2. Immune Stromal Keratitis: It appears when there has already been an episode of epithelial keratitis, and the virus has been latent. This type of keratitis is due to inflammation by virus particles within the stromal layer of the cornea. There is no active virus. The cornea becomes swollen, causing loss of vision. The corneal epithelium is intact.

3. Necrotizing Stromal Keratitis: This type of keratitis affects the corneal stroma, but contrary to the previous type, necrotizing stromal keratitis is produced by reactivation and a direct invasion of the virus into the cornea. Also, it tends to cause more virulent corneal inflammation, and symptoms are more severe. The cornea becomes swollen, but there is also an invasion of white blood cells in this area, giving a similar appearance to a corneal infection by other germs such as bacteria or fungi. It is very important to rule out these causes of infection by lab analysis of the affected zone.

4. Endotheliitis: It is a direct virus infection with secondary inflammation in the deepest layer of the cornea, the endothelium. Also, it causes an inflammatory reaction within the eye. The cornea becomes swollen, and there are white blood cell cells attached to the endothelium and floating within the aqueous humor, the fluid that is inside the eye.

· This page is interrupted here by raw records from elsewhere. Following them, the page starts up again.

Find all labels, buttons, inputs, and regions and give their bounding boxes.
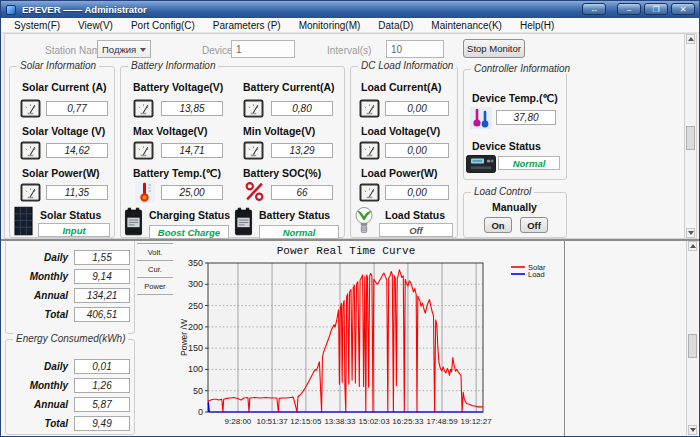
menu-data[interactable]: Data(D)	[369, 18, 422, 33]
menu-bar: System(F) View(V) Port Config(C) Paramet…	[1, 18, 699, 33]
battery-voltage-label: Battery Voltage(V)	[133, 81, 223, 93]
dual-thermometer-icon	[470, 107, 492, 129]
solar-power-value: 11,35	[46, 185, 108, 200]
dc-load-information-group: DC Load Information Load Current(A) 0,00…	[350, 66, 458, 238]
bulb-icon	[354, 206, 374, 238]
chart-panel: Daily 1,55 Monthly 9,14 Annual 134,21 To…	[1, 241, 699, 436]
scrollbar-thumb[interactable]	[686, 126, 695, 150]
upper-scrollbar	[684, 34, 696, 238]
device-status-label: Device Status	[472, 140, 541, 152]
scroll-up-arrow[interactable]	[688, 241, 697, 251]
chart-mode-buttons: Volt. Cur. Power	[137, 243, 173, 295]
energy-generated-group: Daily 1,55 Monthly 9,14 Annual 134,21 To…	[5, 241, 135, 334]
monitor-panel: Station Name Поджия Device ID 1 Interval…	[4, 33, 697, 239]
power-curve-button[interactable]: Power	[137, 278, 173, 295]
svg-text:15:02:03: 15:02:03	[359, 417, 391, 426]
svg-text:9:28:00: 9:28:00	[225, 417, 252, 426]
load-control-title: Load Control	[471, 186, 534, 197]
interval-label: Interval(s)	[327, 45, 371, 56]
minimize-button[interactable]: –	[617, 3, 641, 15]
meter-icon	[359, 141, 380, 160]
menu-view[interactable]: View(V)	[69, 18, 122, 33]
solar-panel-icon	[14, 206, 33, 237]
menu-port-config[interactable]: Port Config(C)	[122, 18, 204, 33]
solar-current-label: Solar Current (A)	[22, 81, 107, 93]
generated-annual-label: Annual	[8, 290, 68, 301]
solar-voltage-label: Solar Voltage (V)	[22, 125, 105, 137]
app-icon	[6, 5, 16, 15]
scrollbar-thumb[interactable]	[688, 334, 697, 358]
load-on-button[interactable]: On	[484, 217, 512, 233]
battery-icon	[124, 207, 143, 236]
solar-status-label: Solar Status	[40, 209, 101, 221]
controller-information-group: Controller Information Device Temp.(℃) 3…	[463, 69, 567, 180]
battery-information-group: Battery Information Battery Voltage(V) B…	[120, 66, 345, 238]
app-window: EPEVER —— Administrator ↔ – ❐ ✕ System(F…	[0, 0, 700, 437]
solar-status-value: Input	[38, 223, 110, 237]
svg-text:Load: Load	[528, 270, 545, 279]
svg-text:300: 300	[188, 279, 203, 289]
percent-icon	[245, 181, 264, 202]
load-power-label: Load Power(W)	[361, 167, 437, 179]
chart-area-divider	[564, 241, 565, 436]
consumed-total-value: 9,49	[74, 416, 130, 431]
svg-text:0: 0	[198, 407, 203, 417]
solar-voltage-value: 14,62	[46, 143, 108, 158]
generated-monthly-value: 9,14	[74, 269, 130, 284]
svg-text:350: 350	[188, 258, 203, 268]
power-real-time-curve-chart: 0501001502002503003509:28:0010:51:3712:1…	[176, 241, 566, 436]
consumed-annual-label: Annual	[8, 399, 68, 410]
scroll-down-arrow[interactable]	[688, 425, 697, 435]
max-voltage-label: Max Voltage(V)	[133, 125, 207, 137]
scroll-down-arrow[interactable]	[686, 228, 695, 238]
resize-toggle-button[interactable]: ↔	[582, 3, 606, 15]
battery-voltage-value: 13,85	[161, 101, 223, 116]
volt-curve-button[interactable]: Volt.	[137, 244, 173, 261]
load-off-button[interactable]: Off	[520, 217, 548, 233]
charging-status-value: Boost Charge	[149, 225, 229, 239]
battery-soc-value: 66	[271, 185, 333, 200]
lower-scrollbar	[686, 241, 698, 435]
window-title: EPEVER —— Administrator	[22, 4, 147, 15]
meter-icon	[20, 99, 41, 118]
min-voltage-label: Min Voltage(V)	[243, 125, 315, 137]
menu-system[interactable]: System(F)	[5, 18, 69, 33]
device-id-input[interactable]: 1	[231, 40, 295, 58]
battery-group-title: Battery Information	[128, 60, 218, 71]
device-temp-label: Device Temp.(℃)	[472, 92, 558, 104]
consumed-total-label: Total	[8, 418, 68, 429]
menu-help[interactable]: Help(H)	[511, 18, 563, 33]
menu-monitoring[interactable]: Monitoring(M)	[290, 18, 370, 33]
energy-consumed-group: Energy Consumed(kWh) Daily 0,01 Monthly …	[5, 339, 135, 435]
svg-text:Power /W: Power /W	[179, 319, 189, 356]
consumed-monthly-value: 1,26	[74, 378, 130, 393]
energy-consumed-title: Energy Consumed(kWh)	[13, 333, 128, 344]
station-name-select[interactable]: Поджия	[97, 40, 151, 58]
load-power-value: 0,00	[385, 185, 449, 200]
maximize-button[interactable]: ❐	[644, 3, 668, 15]
manually-label: Manually	[492, 201, 537, 213]
scroll-up-arrow[interactable]	[686, 34, 695, 44]
svg-text:200: 200	[188, 322, 203, 332]
meter-icon	[20, 141, 41, 160]
generated-monthly-label: Monthly	[8, 271, 68, 282]
stop-monitor-button[interactable]: Stop Monitor	[463, 39, 525, 58]
consumed-annual-value: 5,87	[74, 397, 130, 412]
max-voltage-value: 14,71	[161, 143, 223, 158]
svg-text:16:25:33: 16:25:33	[392, 417, 424, 426]
load-status-label: Load Status	[385, 209, 445, 221]
solar-power-label: Solar Power(W)	[22, 167, 100, 179]
current-curve-button[interactable]: Cur.	[137, 261, 173, 278]
battery-icon	[234, 207, 253, 236]
load-voltage-value: 0,00	[385, 143, 449, 158]
dropdown-arrow-icon	[140, 48, 146, 52]
interval-input[interactable]: 10	[386, 40, 444, 58]
battery-temp-label: Battery Temp.(℃)	[133, 167, 221, 179]
close-button[interactable]: ✕	[671, 3, 695, 15]
thermometer-icon	[135, 181, 155, 203]
menu-parameters[interactable]: Parameters (P)	[204, 18, 290, 33]
svg-text:150: 150	[188, 343, 203, 353]
menu-maintenance[interactable]: Maintenance(K)	[422, 18, 511, 33]
generated-total-value: 406,51	[74, 307, 130, 322]
meter-icon	[133, 141, 154, 160]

Woman Treating Herpes Keratitis With Eye Drops
Treating Herpes Keratitis

Treatment of the infection should be individualized by your ophthalmologist, depending on the severity of the condition. Generally, mild infections are usually treated with ophthalmic ointments, occasionally combining oral antiviral medication. In severe cases with corneal scars that cause decreased visual acuity and astigmatism that cannot be corrected with glasses or contact lenses, a corneal transplant may be necessary. The prognosis of this surgery is better if the inflammation has been inactive for at least six months before the surgery. It is very important to always consult an ophthalmologist before starting any treatment as some medications or drops can make the infection worse.

How to Prevent It?

For the prevention of contagion and recurrence of this virus in the eye, it is important to avoid touching the eyes if we have an active outbreak in another location in the body. Also, avoid using corticosteroid eye drops without consulting an ophthalmologist, as these can cause the virus to multiply. Do not wear contact lenses if there are recurrences or if you are having an acute episode.